_Given entries_:

* * * * *

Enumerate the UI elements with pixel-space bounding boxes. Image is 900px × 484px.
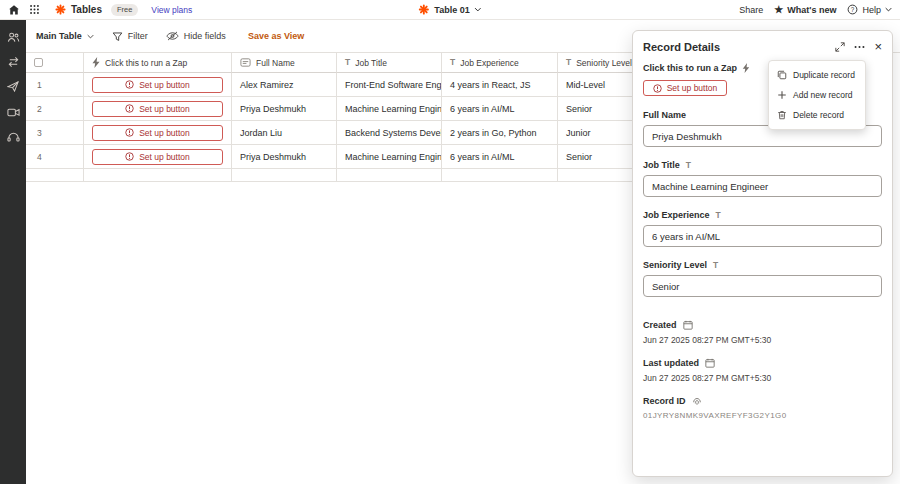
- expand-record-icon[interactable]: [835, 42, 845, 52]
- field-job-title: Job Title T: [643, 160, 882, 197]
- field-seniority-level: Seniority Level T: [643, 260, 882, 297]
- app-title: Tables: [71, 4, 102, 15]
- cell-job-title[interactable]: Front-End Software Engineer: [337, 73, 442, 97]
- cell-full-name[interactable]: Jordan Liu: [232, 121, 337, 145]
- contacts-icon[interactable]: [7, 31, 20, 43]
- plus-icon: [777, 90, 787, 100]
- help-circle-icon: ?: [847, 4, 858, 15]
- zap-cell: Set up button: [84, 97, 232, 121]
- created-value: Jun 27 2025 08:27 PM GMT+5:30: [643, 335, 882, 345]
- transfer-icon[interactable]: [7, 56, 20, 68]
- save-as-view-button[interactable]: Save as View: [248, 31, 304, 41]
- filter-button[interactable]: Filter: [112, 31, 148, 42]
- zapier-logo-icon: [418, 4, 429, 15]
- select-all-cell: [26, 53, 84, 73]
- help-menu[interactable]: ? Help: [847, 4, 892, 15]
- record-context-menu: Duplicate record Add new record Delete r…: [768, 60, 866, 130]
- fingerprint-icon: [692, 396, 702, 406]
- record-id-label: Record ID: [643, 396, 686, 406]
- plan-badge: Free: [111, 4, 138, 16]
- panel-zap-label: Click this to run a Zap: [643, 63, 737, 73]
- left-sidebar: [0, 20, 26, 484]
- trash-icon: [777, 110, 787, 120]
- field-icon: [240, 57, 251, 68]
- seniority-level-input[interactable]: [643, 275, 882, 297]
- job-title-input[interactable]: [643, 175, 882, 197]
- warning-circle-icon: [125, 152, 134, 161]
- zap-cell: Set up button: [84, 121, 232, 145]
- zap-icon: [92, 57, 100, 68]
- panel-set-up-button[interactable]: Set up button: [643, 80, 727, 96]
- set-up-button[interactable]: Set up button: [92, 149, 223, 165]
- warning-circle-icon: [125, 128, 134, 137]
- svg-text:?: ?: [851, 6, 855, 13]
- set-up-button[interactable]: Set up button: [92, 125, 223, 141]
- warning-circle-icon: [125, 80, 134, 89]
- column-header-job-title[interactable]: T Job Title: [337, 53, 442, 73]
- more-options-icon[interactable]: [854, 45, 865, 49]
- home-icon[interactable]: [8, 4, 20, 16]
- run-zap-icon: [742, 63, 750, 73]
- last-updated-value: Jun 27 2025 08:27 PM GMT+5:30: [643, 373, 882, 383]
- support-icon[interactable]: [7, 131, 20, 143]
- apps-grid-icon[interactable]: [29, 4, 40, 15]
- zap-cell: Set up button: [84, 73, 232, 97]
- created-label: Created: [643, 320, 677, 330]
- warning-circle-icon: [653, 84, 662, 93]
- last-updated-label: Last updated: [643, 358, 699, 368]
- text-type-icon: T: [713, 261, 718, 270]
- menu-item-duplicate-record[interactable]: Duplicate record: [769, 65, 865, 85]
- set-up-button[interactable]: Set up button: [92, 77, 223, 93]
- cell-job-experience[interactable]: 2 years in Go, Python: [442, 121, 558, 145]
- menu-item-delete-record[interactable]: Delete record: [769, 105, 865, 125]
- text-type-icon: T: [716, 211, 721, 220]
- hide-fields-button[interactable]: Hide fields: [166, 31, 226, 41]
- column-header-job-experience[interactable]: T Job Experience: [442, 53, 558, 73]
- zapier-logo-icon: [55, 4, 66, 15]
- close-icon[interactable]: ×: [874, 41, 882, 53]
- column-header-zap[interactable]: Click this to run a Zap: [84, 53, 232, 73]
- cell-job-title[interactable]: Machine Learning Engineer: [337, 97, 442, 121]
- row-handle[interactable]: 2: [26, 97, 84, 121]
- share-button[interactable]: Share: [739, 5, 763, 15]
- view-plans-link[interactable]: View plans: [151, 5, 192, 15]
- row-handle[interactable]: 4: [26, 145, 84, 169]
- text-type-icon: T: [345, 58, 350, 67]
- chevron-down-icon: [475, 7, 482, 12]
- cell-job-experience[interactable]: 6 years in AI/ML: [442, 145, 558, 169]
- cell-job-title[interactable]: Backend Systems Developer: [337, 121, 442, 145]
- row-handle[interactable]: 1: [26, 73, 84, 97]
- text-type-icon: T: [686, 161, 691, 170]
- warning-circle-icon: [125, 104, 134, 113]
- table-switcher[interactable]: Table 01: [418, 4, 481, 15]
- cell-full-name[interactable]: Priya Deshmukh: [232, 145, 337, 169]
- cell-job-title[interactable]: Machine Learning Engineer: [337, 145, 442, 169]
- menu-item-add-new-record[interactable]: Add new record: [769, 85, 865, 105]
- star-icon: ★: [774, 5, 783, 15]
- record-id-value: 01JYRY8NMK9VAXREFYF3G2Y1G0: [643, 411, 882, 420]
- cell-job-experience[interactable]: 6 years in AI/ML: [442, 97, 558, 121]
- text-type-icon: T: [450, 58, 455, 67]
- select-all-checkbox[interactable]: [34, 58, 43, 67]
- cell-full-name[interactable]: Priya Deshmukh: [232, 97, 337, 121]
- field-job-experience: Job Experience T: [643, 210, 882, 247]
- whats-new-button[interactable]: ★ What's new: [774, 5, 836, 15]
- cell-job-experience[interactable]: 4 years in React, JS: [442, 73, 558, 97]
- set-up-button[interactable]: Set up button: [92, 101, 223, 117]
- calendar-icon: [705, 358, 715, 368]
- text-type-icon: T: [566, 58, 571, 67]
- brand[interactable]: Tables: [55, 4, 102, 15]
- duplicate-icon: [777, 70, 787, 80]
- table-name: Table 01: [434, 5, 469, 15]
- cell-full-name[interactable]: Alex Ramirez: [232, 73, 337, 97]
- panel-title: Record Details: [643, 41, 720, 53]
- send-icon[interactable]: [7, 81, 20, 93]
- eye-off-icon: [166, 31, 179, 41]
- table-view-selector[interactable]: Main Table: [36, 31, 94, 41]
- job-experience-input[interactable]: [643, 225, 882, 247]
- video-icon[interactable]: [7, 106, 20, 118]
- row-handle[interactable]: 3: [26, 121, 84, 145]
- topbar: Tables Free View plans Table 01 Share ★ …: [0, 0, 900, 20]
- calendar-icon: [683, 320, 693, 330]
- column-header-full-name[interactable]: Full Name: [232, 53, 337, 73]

* * * * *

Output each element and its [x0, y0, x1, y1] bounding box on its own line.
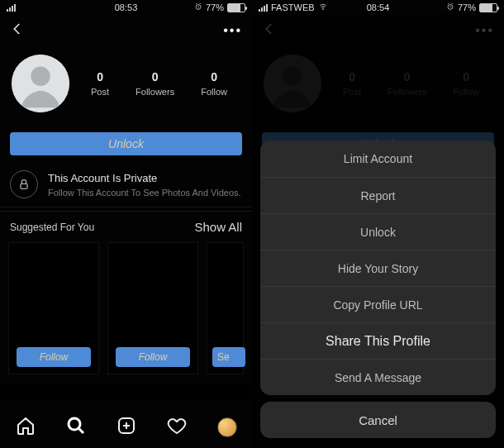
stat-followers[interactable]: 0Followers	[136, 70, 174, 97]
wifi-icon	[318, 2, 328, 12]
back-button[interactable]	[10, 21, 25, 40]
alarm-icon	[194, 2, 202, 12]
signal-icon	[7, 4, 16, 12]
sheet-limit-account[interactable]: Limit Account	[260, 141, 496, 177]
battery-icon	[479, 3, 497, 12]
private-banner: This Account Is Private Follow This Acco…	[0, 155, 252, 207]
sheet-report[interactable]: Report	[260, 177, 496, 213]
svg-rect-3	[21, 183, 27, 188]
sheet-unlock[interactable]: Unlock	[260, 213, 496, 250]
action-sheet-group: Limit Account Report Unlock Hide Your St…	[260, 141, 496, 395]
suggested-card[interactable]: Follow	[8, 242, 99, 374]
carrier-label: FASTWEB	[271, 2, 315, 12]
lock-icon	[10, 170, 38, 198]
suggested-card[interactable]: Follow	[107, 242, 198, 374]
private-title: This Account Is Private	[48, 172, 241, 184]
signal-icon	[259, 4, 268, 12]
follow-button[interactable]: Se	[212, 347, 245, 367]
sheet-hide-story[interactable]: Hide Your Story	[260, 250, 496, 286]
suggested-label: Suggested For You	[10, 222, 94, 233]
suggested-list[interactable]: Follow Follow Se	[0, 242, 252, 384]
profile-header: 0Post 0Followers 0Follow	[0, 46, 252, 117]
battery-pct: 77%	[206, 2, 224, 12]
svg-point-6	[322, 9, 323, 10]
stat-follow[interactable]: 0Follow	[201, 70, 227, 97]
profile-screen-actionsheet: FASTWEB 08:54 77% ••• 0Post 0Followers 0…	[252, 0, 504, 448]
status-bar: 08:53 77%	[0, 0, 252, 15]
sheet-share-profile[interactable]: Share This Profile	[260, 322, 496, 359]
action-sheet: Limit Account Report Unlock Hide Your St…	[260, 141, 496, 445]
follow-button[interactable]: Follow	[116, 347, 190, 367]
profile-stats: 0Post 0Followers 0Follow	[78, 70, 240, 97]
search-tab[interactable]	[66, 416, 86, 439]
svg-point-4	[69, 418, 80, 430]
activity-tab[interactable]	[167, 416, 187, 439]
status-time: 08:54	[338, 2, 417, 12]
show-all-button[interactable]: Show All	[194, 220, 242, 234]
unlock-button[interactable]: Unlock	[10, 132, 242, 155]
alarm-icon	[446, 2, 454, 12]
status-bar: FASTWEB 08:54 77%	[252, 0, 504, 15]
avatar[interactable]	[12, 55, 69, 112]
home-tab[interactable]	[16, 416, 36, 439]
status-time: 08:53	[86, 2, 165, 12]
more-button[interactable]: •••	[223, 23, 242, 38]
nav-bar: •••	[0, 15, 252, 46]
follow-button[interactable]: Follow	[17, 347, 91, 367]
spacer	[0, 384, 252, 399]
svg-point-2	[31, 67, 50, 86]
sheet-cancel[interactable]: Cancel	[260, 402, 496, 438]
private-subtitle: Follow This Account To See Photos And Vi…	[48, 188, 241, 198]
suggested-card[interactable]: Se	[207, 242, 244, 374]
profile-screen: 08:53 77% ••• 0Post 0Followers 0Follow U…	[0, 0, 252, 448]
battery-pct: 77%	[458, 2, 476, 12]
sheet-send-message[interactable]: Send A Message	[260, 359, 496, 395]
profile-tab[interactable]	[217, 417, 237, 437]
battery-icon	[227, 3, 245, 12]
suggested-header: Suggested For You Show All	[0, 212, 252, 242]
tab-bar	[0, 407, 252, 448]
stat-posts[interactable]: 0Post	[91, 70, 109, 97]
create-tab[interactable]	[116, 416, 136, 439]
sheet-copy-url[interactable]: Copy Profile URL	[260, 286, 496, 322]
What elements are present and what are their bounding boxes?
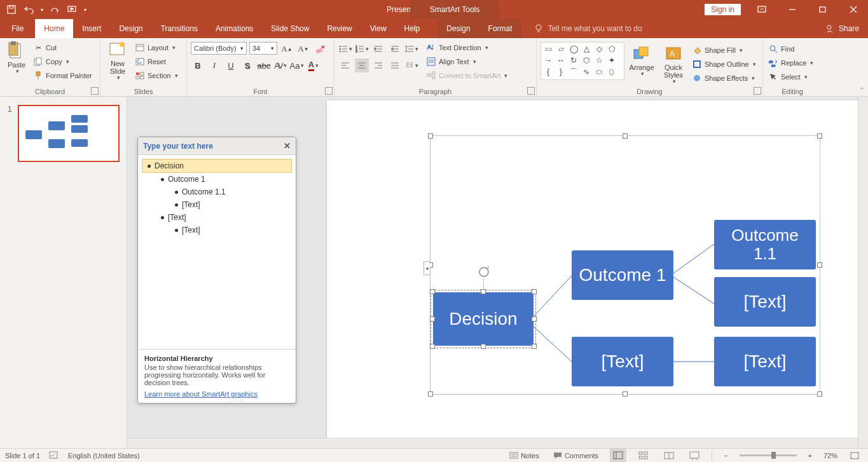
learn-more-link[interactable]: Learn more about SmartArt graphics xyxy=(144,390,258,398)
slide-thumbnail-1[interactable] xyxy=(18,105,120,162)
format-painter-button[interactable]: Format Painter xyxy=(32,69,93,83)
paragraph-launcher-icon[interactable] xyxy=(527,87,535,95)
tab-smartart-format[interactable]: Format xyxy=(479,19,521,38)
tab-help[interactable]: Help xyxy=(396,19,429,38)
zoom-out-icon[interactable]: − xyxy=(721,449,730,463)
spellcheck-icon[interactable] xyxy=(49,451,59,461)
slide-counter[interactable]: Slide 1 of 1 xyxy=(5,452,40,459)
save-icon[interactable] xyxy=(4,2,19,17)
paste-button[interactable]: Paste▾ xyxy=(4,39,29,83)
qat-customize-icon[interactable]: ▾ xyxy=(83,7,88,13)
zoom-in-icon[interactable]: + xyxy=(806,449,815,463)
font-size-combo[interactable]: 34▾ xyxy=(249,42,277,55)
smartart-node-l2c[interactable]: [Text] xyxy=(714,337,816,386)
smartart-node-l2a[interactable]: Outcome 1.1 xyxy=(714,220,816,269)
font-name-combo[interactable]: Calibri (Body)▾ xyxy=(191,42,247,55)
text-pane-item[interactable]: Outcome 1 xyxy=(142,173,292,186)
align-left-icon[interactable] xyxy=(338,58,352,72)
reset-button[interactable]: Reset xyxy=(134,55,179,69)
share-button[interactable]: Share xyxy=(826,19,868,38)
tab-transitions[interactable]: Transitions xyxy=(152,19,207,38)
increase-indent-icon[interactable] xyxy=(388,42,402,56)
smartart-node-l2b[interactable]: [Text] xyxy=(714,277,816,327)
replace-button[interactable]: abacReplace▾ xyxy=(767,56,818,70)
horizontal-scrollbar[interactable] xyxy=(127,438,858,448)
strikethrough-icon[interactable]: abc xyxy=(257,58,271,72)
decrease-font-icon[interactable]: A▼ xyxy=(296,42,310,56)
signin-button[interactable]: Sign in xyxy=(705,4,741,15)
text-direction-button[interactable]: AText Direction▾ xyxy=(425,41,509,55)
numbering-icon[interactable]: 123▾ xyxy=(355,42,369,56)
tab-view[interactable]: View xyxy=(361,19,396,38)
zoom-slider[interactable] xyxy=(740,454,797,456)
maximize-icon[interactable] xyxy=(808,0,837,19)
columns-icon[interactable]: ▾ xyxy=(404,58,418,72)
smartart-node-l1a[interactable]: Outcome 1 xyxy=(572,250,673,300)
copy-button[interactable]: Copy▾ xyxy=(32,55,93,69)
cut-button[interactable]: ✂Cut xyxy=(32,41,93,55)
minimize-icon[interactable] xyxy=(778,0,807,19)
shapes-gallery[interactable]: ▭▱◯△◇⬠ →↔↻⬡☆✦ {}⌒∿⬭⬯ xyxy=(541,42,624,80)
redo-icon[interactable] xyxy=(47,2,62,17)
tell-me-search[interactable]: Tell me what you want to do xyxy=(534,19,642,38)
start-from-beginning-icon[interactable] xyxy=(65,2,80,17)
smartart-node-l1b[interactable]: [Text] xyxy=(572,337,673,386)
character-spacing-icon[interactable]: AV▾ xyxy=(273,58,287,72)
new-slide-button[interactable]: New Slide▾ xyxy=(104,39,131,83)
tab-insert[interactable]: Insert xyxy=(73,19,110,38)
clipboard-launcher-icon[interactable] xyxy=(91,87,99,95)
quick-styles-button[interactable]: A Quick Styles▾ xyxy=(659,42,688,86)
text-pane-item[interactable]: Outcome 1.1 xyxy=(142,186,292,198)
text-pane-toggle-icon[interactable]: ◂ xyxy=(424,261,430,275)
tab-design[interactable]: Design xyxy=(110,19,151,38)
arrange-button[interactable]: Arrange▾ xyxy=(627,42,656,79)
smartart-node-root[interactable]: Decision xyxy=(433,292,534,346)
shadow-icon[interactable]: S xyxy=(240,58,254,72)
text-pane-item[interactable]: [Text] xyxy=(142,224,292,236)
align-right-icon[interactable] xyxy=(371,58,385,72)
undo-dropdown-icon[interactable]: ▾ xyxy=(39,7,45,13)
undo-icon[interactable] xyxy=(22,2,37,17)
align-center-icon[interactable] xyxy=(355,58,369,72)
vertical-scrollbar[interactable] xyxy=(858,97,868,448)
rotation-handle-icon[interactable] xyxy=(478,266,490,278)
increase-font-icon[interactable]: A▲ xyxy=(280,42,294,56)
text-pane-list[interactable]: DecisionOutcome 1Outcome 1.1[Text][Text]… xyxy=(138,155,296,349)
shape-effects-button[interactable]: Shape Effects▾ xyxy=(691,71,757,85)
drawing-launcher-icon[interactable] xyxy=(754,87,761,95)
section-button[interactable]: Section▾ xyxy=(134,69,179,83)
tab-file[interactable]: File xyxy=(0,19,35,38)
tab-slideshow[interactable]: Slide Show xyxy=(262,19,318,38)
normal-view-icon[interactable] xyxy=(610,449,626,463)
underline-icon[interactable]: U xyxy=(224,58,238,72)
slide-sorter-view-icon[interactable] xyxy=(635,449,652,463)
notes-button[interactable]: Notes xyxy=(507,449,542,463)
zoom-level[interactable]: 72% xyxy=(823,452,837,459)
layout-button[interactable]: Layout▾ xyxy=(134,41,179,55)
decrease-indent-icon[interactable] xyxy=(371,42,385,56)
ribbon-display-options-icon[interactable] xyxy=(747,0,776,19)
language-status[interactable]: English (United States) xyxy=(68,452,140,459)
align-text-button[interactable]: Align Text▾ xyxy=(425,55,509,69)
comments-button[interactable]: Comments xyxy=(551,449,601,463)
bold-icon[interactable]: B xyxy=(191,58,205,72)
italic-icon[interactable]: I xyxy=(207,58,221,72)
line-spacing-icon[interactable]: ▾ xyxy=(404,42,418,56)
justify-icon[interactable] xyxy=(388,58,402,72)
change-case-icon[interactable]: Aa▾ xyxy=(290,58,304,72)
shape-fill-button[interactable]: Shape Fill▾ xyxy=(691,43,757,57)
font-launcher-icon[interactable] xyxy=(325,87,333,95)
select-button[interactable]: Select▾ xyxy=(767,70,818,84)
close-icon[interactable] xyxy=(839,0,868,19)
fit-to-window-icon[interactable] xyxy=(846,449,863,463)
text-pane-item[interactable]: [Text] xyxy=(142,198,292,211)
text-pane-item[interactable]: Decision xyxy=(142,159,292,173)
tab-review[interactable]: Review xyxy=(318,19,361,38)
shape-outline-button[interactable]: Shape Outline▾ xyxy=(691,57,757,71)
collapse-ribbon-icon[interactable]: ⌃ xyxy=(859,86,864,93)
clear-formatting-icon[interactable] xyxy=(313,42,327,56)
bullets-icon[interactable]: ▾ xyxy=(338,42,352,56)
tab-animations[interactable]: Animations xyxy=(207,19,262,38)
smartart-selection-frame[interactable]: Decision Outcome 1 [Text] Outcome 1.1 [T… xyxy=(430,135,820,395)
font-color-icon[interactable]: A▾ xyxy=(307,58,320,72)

* * * * *

_Exercise prompt_: The answer should be one number: how many lines in the data contain the word "created".

_Response to the exercise_: 2